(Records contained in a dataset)
============================================================

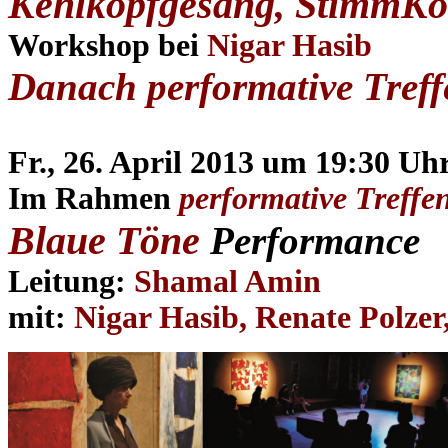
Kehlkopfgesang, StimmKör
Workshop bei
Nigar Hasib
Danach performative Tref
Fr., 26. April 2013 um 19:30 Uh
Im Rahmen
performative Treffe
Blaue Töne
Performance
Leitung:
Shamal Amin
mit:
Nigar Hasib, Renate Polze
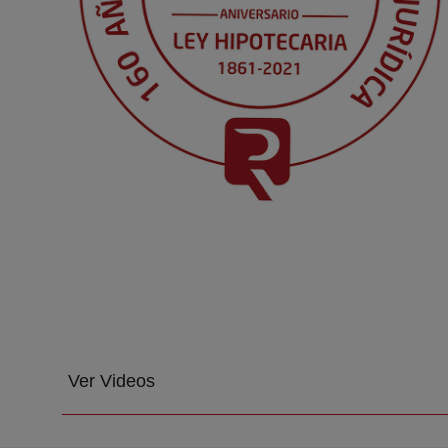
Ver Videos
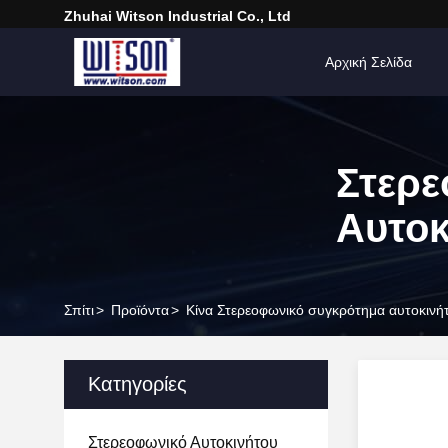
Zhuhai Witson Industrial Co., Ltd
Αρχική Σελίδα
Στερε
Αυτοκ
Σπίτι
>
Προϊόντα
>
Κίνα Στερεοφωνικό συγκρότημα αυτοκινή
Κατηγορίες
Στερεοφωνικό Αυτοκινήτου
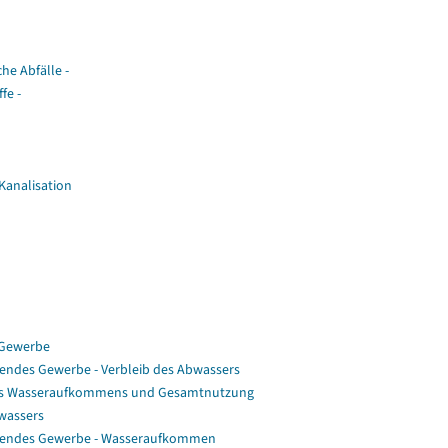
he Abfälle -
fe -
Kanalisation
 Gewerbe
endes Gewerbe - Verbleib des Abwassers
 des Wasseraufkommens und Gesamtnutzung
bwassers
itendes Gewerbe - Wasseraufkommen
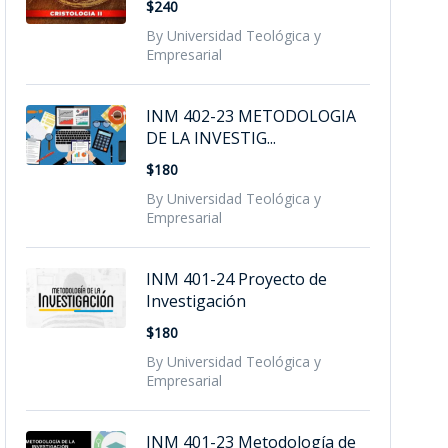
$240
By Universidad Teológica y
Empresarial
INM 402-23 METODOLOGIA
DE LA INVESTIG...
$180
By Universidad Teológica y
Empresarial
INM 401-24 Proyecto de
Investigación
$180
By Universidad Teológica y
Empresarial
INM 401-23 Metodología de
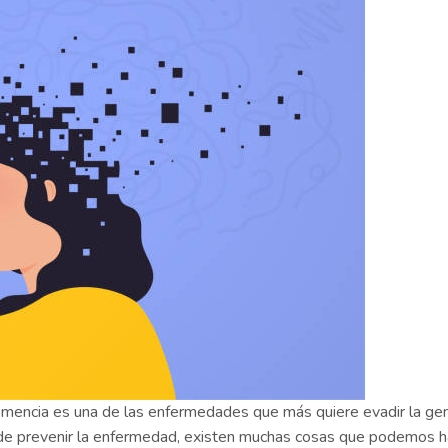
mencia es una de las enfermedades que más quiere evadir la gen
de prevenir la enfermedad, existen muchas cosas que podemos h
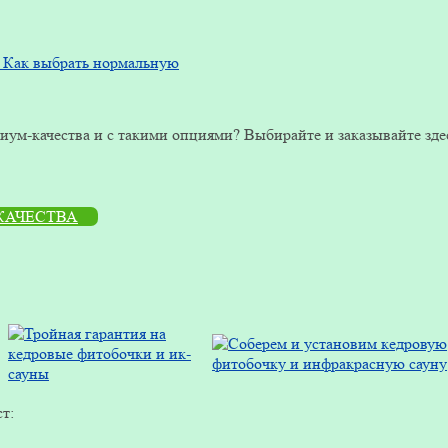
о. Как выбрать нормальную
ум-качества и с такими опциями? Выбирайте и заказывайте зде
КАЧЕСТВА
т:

============================================================

(Exercise)
The records shown above are to be repeated exactly, with the pictures left out.

(Answer to the exercise)
Kehlkopfgesang, StimmKör
Workshop bei
Nigar Hasib
Danach performative Tref
Fr., 26. April 2013 um 19:30 Uh
Im Rahmen
performative Treffe
Blaue Töne
Performance
Leitung:
Shamal Amin
mit:
Nigar Hasib, Renate Polze
Ver Videos
Zhuhai Witson Industrial Co., Ltd
Αρχική Σελίδα
Στερε
Αυτοκ
Σπίτι
>
Προϊόντα
>
Κίνα Στερεοφωνικό συγκρότημα αυτοκινή
Κατηγορίες
Στερεοφωνικό Αυτοκινήτου
he Abfälle -
fe -
Kanalisation
 Gewerbe
endes Gewerbe - Verbleib des Abwassers
 des Wasseraufkommens und Gesamtnutzung
bwassers
itendes Gewerbe - Wasseraufkommen
$240
By Universidad Teológica y
Empresarial
INM 402-23 METODOLOGIA
DE LA INVESTIG...
$180
By Universidad Teológica y
Empresarial
INM 401-24 Proyecto de
Investigación
$180
By Universidad Teológica y
Empresarial
INM 401-23 Metodología de
mencia es una de las enfermedades que más quiere evadir la gen
de prevenir la enfermedad, existen muchas cosas que podemos h
о. Как выбрать нормальную
ум-качества и с такими опциями? Выбирайте и заказывайте зде
КАЧЕСТВА
т:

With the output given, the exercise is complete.